#### What is being asked:
Please repeat every record below exactly as written, but leave out the pictures.

#### Dataset extract:
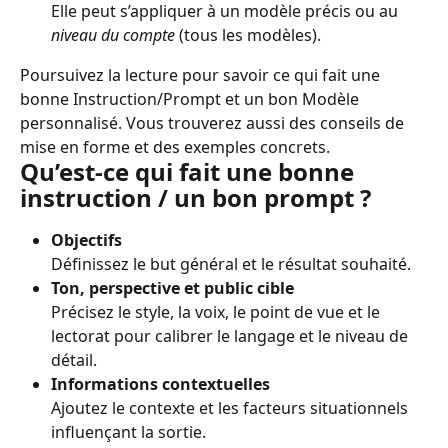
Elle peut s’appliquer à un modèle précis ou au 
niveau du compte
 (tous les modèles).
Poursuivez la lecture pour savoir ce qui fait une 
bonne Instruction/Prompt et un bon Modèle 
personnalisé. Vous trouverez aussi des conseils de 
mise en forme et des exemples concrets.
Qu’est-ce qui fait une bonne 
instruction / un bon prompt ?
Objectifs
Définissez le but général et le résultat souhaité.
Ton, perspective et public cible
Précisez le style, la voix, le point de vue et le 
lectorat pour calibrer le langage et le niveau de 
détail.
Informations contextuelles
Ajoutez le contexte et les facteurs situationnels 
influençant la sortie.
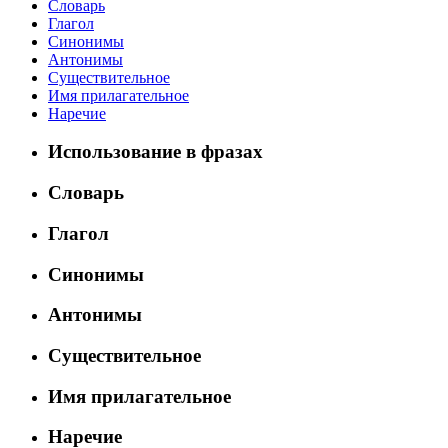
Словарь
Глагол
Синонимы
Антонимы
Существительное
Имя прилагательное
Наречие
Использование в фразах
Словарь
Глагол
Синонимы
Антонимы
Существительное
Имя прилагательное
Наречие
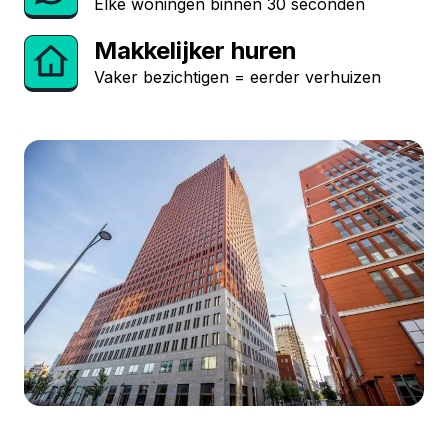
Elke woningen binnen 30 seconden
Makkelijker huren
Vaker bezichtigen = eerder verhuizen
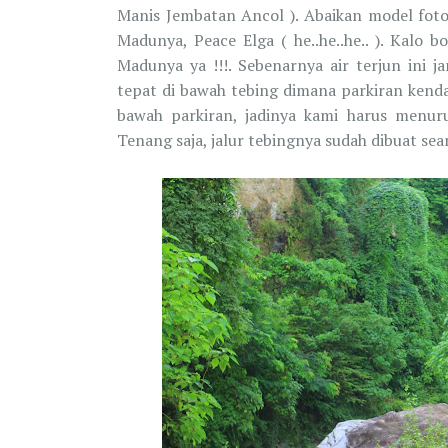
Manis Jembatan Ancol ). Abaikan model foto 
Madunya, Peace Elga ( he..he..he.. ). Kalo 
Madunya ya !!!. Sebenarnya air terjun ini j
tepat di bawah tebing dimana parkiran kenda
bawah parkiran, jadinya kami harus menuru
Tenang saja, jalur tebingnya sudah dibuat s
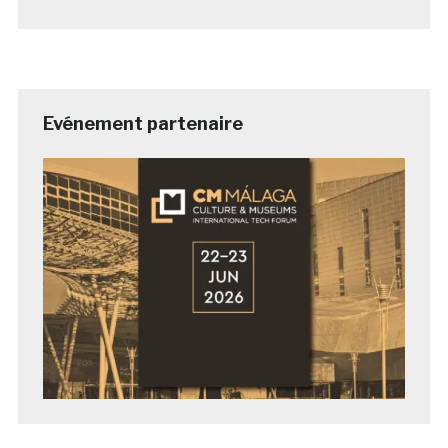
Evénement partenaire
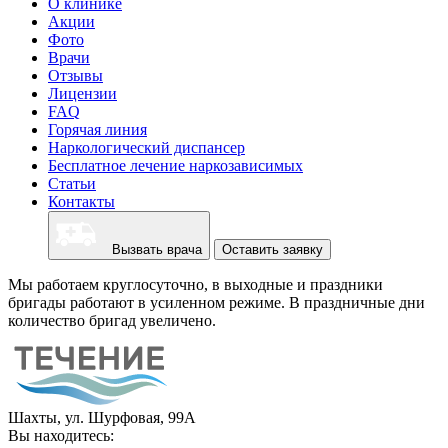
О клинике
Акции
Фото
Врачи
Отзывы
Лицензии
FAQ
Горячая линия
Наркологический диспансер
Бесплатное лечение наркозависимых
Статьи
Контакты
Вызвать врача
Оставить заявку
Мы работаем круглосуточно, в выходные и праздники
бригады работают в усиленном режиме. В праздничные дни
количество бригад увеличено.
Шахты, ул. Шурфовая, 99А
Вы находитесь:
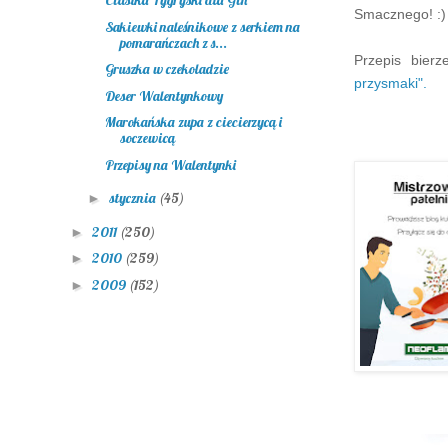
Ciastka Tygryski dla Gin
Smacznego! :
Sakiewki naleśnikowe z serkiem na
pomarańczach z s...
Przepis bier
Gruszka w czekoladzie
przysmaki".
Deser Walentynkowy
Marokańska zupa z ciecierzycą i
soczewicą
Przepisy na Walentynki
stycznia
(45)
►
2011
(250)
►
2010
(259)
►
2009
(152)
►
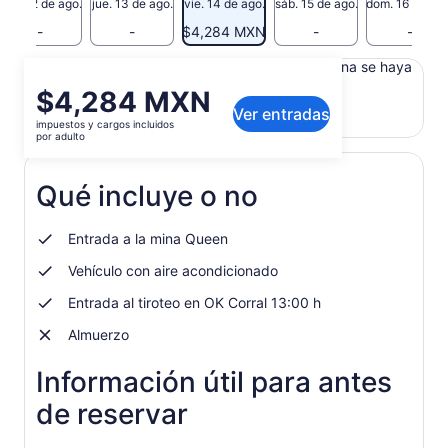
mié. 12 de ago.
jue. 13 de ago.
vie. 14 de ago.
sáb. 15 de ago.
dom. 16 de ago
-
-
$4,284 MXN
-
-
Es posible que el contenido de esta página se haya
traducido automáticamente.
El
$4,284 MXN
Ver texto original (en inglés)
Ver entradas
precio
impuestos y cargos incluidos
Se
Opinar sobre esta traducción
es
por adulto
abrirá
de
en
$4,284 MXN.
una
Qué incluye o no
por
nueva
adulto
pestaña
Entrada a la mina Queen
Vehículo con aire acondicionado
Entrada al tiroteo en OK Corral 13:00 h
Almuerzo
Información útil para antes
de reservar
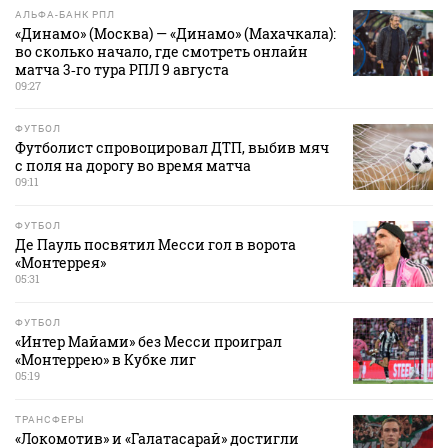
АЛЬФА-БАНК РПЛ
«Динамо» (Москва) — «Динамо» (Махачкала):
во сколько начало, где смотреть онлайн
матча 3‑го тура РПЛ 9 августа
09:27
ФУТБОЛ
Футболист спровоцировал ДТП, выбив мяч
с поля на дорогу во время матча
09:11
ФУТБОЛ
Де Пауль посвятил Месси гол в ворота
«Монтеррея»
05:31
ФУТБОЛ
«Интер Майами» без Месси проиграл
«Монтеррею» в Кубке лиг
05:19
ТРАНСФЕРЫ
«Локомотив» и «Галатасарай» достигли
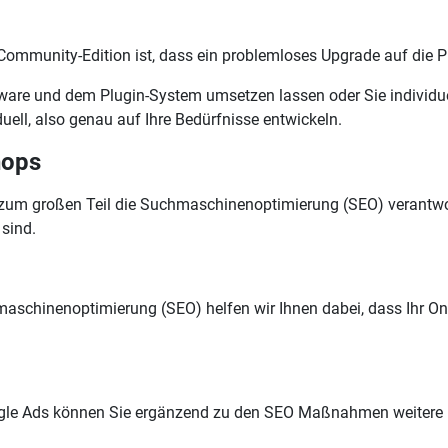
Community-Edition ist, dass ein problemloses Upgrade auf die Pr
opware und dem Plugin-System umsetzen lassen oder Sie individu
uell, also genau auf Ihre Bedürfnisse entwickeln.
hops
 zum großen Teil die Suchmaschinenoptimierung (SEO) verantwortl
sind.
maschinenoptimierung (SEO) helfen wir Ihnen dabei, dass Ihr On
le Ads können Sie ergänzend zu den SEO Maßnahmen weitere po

#### The completed task:
Elle peut s’appliquer à un modèle précis ou au 
niveau du compte
 (tous les modèles).
Poursuivez la lecture pour savoir ce qui fait une 
bonne Instruction/Prompt et un bon Modèle 
personnalisé. Vous trouverez aussi des conseils de 
mise en forme et des exemples concrets.
Qu’est-ce qui fait une bonne 
instruction / un bon prompt ?
Objectifs
Définissez le but général et le résultat souhaité.
Ton, perspective et public cible
Précisez le style, la voix, le point de vue et le 
lectorat pour calibrer le langage et le niveau de 
détail.
Informations contextuelles
Ajoutez le contexte et les facteurs situationnels 
influençant la sortie.
Словарь
Глагол
Синонимы
Антонимы
Существительное
Имя прилагательное
Наречие
Использование в фразах
Словарь
Глагол
Синонимы
Антонимы
Существительное
Имя прилагательное
Наречие
Elke woningen binnen 30 seconden
Makkelijker huren
Vaker bezichtigen = eerder verhuizen
Manis Jembatan Ancol ). Abaikan model foto 
Madunya, Peace Elga ( he..he..he.. ). Kalo 
Madunya ya !!!. Sebenarnya air terjun ini j
tepat di bawah tebing dimana parkiran kenda
bawah parkiran, jadinya kami harus menuru
Tenang saja, jalur tebingnya sudah dibuat s
Evénement partenaire
О клинике
Акции
Фото
Врачи
Отзывы
Лицензии
FAQ
Горячая линия
Наркологический диспансер
Бесплатное лечение наркозависимых
Статьи
Контакты
Вызвать врача
Оставить заявку
Мы работаем круглосуточно, в выходные и праздники
бригады работают в усиленном режиме. В праздничные дни
количество бригад увеличено.
Шахты, ул. Шурфовая, 99А
Вы находитесь:
Ciastka Tygryski dla Gin
Smacznego! :
Sakiewki naleśnikowe z serkiem na
pomarańczach z s...
Przepis bier
Gruszka w czekoladzie
przysmaki".
Deser Walentynkowy
Marokańska zupa z ciecierzycą i
soczewicą
Przepisy na Walentynki
stycznia
(45)
►
2011
(250)
►
2010
(259)
►
2009
(152)
►
mié. 12 de ago.
jue. 13 de ago.
vie. 14 de ago.
sáb. 15 de ago.
dom. 16 de ago
-
-
$4,284 MXN
-
-
Es posible que el contenido de esta página se haya
traducido automáticamente.
El
$4,284 MXN
Ver texto original (en inglés)
Ver entradas
precio
impuestos y cargos incluidos
Se
Opinar sobre esta traducción
es
por adulto
abrirá
de
en
$4,284 MXN.
una
Qué incluye o no
por
nueva
adulto
pestaña
Entrada a la mina Queen
Vehículo con aire acondicionado
Entrada al tiroteo en OK Corral 13:00 h
Almuerzo
Información útil para antes
de reservar
АЛЬФА-БАНК РПЛ
«Динамо» (Москва) — «Динамо» (Махачкала):
во сколько начало, где смотреть онлайн
матча 3‑го тура РПЛ 9 августа
09:27
ФУТБОЛ
Футболист спровоцировал ДТП, выбив мяч
с поля на дорогу во время матча
09:11
ФУТБОЛ
Де Пауль посвятил Месси гол в ворота
«Монтеррея»
05:31
ФУТБОЛ
«Интер Майами» без Месси проиграл
«Монтеррею» в Кубке лиг
05:19
ТРАНСФЕРЫ
«Локомотив» и «Галатасарай» достигли
Community-Edition ist, dass ein problemloses Upgrade auf die Pr
opware und dem Plugin-System umsetzen lassen oder Sie individu
uell, also genau auf Ihre Bedürfnisse entwickeln.
hops
 zum großen Teil die Suchmaschinenoptimierung (SEO) verantwortl
sind.
maschinenoptimierung (SEO) helfen wir Ihnen dabei, dass Ihr On
le Ads können Sie ergänzend zu den SEO Maßnahmen weitere po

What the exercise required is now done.